A very small number of patients may have masses of WM cells (tumours) which can
appear anywhere in the body. For this reason alone, scanning is recommended at the
time of diagnosis. In the words of one of the UK’s WM experts: "I routinely scan
all patients at diagnosis - you just don’t know what you might find" . IgM levels alone should not be relied upon as a measure of the state of
disease. Patients exhibiting masses of WM cells outside the bone marrow
(extramedullary masses) may need treatment. Any decision to treat
(and when) would be based on disease burden as well as the location, size and
rate of growth of any masses. There are huge variations, but death from the disease itself is rare - death is more usually related to long term weakening of the immune system leading to infections.
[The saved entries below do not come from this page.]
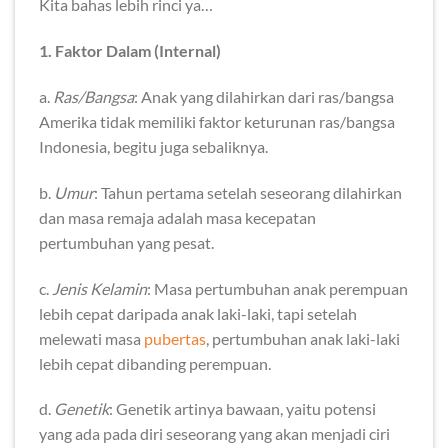
Kita bahas lebih rinci ya…
1. Faktor Dalam (Internal)
a.
Ras/Bangsa
: Anak yang dilahirkan dari ras/bangsa
Amerika tidak memiliki faktor keturunan ras/bangsa
Indonesia, begitu juga sebaliknya.
b.
Umur
: Tahun pertama setelah seseorang dilahirkan
dan masa remaja adalah masa kecepatan
pertumbuhan yang pesat.
c.
Jenis Kelamin
: Masa pertumbuhan anak perempuan
lebih cepat daripada anak laki-laki, tapi setelah
melewati masa
pubertas
, pertumbuhan anak laki-laki
lebih cepat dibanding perempuan.
d.
Genetik
: Genetik artinya bawaan, yaitu potensi
yang ada pada diri seseorang yang akan menjadi ciri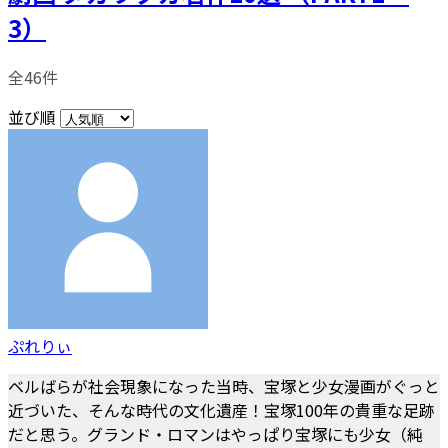
3）
全46件
並び順
ぷれりぃ
ベルばらが社会現象になった当時、宝塚と少女漫画がぐっと
近づいた、そんな時代の文化遺産！宝塚100年の貴重な足跡
だと思う。グランド・ロマンはやっぱり宝塚にも少女（純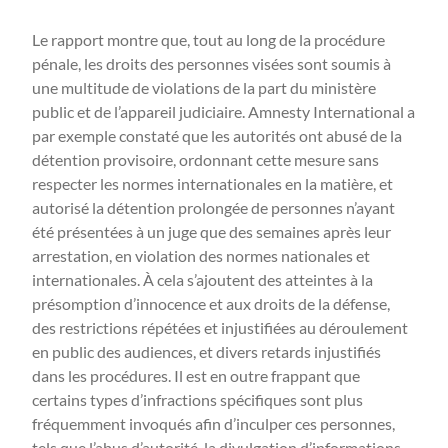
Le rapport montre que, tout au long de la procédure
pénale, les droits des personnes visées sont soumis à
une multitude de violations de la part du ministère
public et de l’appareil judiciaire. Amnesty International a
par exemple constaté que les autorités ont abusé de la
détention provisoire, ordonnant cette mesure sans
respecter les normes internationales en la matière, et
autorisé la détention prolongée de personnes n’ayant
été présentées à un juge que des semaines après leur
arrestation, en violation des normes nationales et
internationales. À cela s’ajoutent des atteintes à la
présomption d’innocence et aux droits de la défense,
des restrictions répétées et injustifiées au déroulement
en public des audiences, et divers retards injustifiés
dans les procédures. Il est en outre frappant que
certains types d’infractions spécifiques sont plus
fréquemment invoqués afin d’inculper ces personnes,
tels que l’abus d’autorité, la divulgation d’informations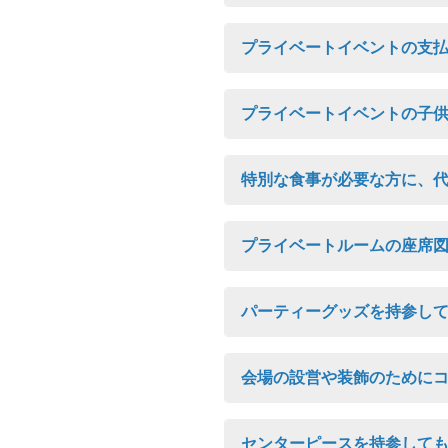
プライベートイベントの支
プライベートイベントの子
特別な食事が必要な方に、
プライベートルームの座席
パーティーグッズを持参し
会場の設営や装飾のために
センターピースを持参して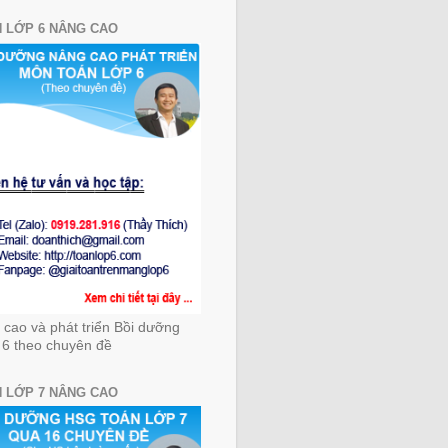
 LỚP 6 NÂNG CAO
cao và phát triển Bồi dưỡng
 6 theo chuyên đề
 LỚP 7 NÂNG CAO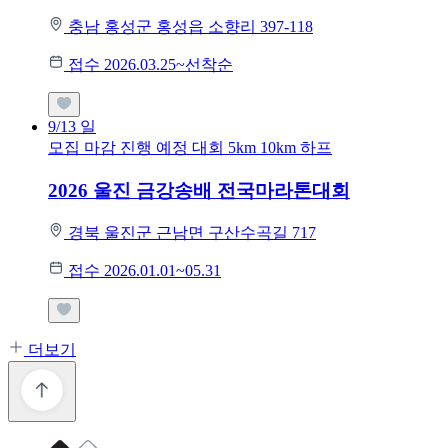
충남 홍성군 홍성읍 소향리 397-118
접수 2026.03.25~선착순
9/13
일
모집 마감
진행 예정 대회
5km
10km
하프
2026 울진 금강송배 전국마라톤대회
경북 울진군 근남면 구산수곡길 717
접수 2026.01.01~05.31
더보기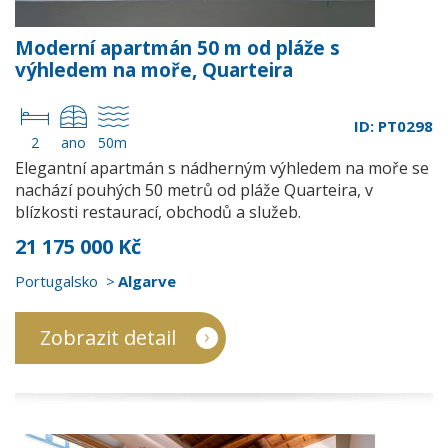
Moderní apartmán 50 m od pláže s
výhledem na moře, Quarteira
ID: PT0298
2
ano
50m
Elegantní apartmán s nádherným výhledem na moře se
nachází pouhých 50 metrů od pláže Quarteira, v
blízkosti restaurací, obchodů a služeb.
21 175 000 Kč
Portugalsko
Algarve
Zobrazit detail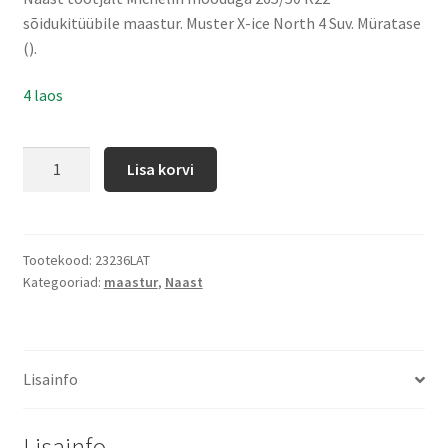
sõidukitüübile maastur. Muster X-ice North 4 Suv. Müratase
().
4 laos
Lisa korvi
Tootekood:
23236LAT
Kategooriad:
maastur
,
Naast
Lisainfo
Lisainfo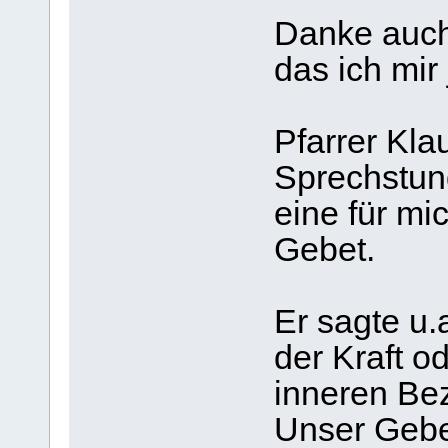
Danke auch 
das ich mir 
Pfarrer Kla
Sprechstun
eine für mi
Gebet.
Er sagte u.a
der Kraft o
inneren Bez
Unser Gebet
There is no definitive cause for the disease. The cause of WM is not known. Some research has shown that it might be linked in some way to hepatitis C infection or to other viral infections, but not all researchers have found these links and not everyone with WM has had one of these infections. WM itself is not infectious and cannot be passed onto other people.
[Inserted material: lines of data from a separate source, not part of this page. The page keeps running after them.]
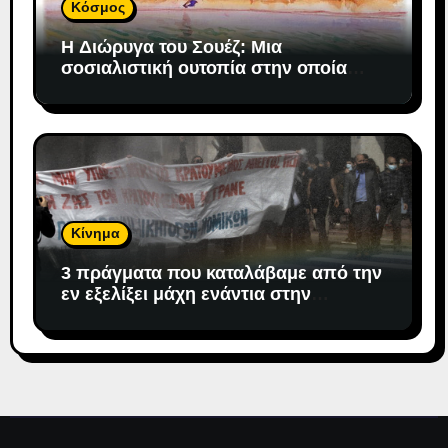
Κόσμος
H Διώρυγα του Σουέζ: Μια
σοσιαλιστική ουτοπία στην οποία
«προσδέθηκε» ο καπιταλισμός
Κίνημα
3 πράγματα που καταλάβαμε από την
εν εξελίξει μάχη ενάντια στην
αντιδημοκρατική εκτροπή.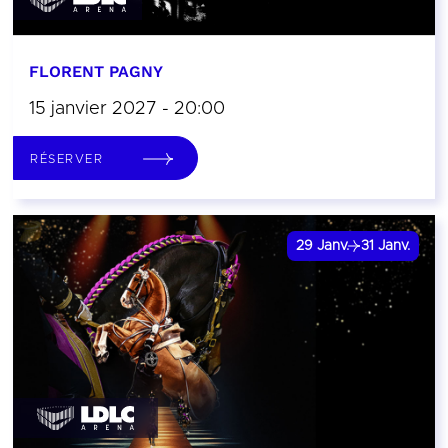
FLORENT PAGNY
15 janvier 2027 - 20:00
RÉSERVER
29
Janv.
31
Janv.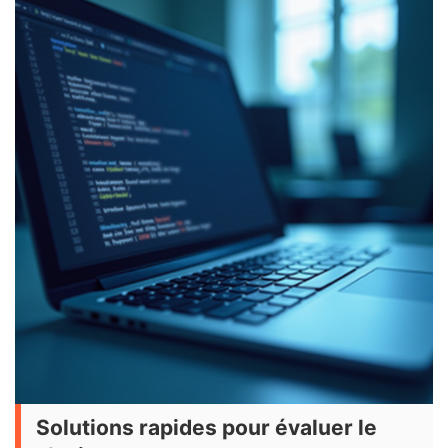
Solutions rapides pour évaluer le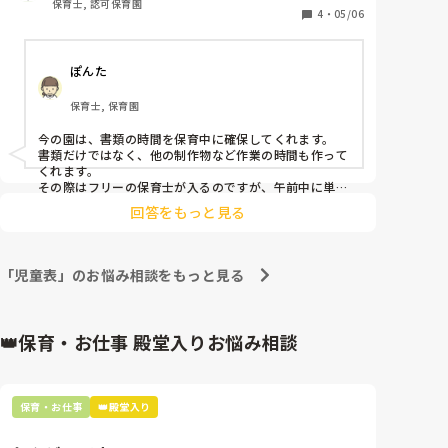
保育士, 認可保育園
4
・
05/06
ぽんた
保育士, 保育園
今の園は、書類の時間を保育中に確保してくれます。

書類だけではなく、他の制作物など作業の時間も作って
くれます。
WM can occur in clusters within families and genetic studies are becoming increasingly important. A recent study of people with WM found that nearly 1 in 5 of them had a relative somewhere in the family with either WM or a similar disease. This suggests that there may be a genetic tendency for developing WM, rather than that it is directly inherited down the family line. Currently, there are no recommendations to check family members for the condition.
WM is increasingly treatable. It is not yet curable. Many patients have a protracted series of different treatments with remissions over a number of years.
The very useful leaflet produced by the Lymphoma Association provides an up to date description of the disease and its treatment. Lymphoma Association leaflet
A little bit of Waldenström history
Jan Gösta Waldenström (17 April 1906 -1 December 1996) was a Swedish doctor who first described the disease which bears his name, Waldenström's Macroglobulinemia.
He was born in Stockholm and arose from a medical family: his father, Johann Henning Waldenström (1877-1972) was a professor of orthopedic surgery in Stockholm, and his grandfather, Johan Anton Waldenström (1839-1879), was professor of internal medicine in Uppsala.
Waldenström obtained his M.D. degree at the University of Uppsala, and studied organic chemistry at the Technical University of Munich. He was professor of theoretical medicine at the University of Uppsala in 1941 and became professor of practical medicine at the University of Lund in 1944. He was the head of the Department of Medicine at Malmö General Hospital until his retirement in 1972.
Waldenström first described in 1944, patients suffering from a disease that has subsequently been named after him, Waldenström's Macroglobulinema, a "hyperviscosity syndrome" in which symptoms are caused by abnormal lymphocytes (specialised white cells) which prevent normal bone marrow function, causing anemia and hepatosplenomegaly (enlarged spleen), and which secrete large immunoglobulins (IgM) causing bleeding difficulties.
Waldenström's other clinical investigations included studies on the various porphyrias. He originated the concept of classification of gammopathies as "monoclonal gammopahies" vs. "polyclonal gammopathies" in 1961.
He was a member of the National Academy of Science in the United States, the French Academy of Sciences, and was an honorary member of the Royal Society of Medicine, London.